= Directions for this task =
In the records below, find the line containing "como Martxelo Rubio, Andoni", then extract that line and all subsequent lines exactly, leaving out everything else.

= Data records =
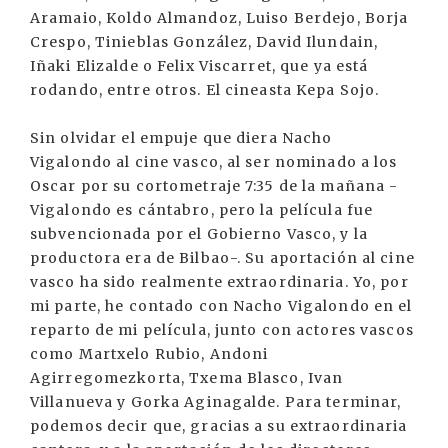
Aramaio, Koldo Almandoz, Luiso Berdejo, Borja
Crespo, Tinieblas González, David Ilundain,
Iñaki Elizalde o Felix Viscarret, que ya está
rodando, entre otros. El cineasta Kepa Sojo.
Sin olvidar el empuje que diera Nacho
Vigalondo al cine vasco, al ser nominado a los
Oscar por su cortometraje 7:35 de la mañana -
Vigalondo es cántabro, pero la película fue
subvencionada por el Gobierno Vasco, y la
productora era de Bilbao-. Su aportación al cine
vasco ha sido realmente extraordinaria. Yo, por
mi parte, he contado con Nacho Vigalondo en el
reparto de mi película, junto con actores vascos
como Martxelo Rubio, Andoni
Agirregomezkorta, Txema Blasco, Ivan
Villanueva y Gorka Aginagalde. Para terminar,
podemos decir que, gracias a su extraordinaria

= Solution for this task =
como Martxelo Rubio, Andoni
Agirregomezkorta, Txema Blasco, Ivan
Villanueva y Gorka Aginagalde. Para terminar,
podemos decir que, gracias a su extraordinaria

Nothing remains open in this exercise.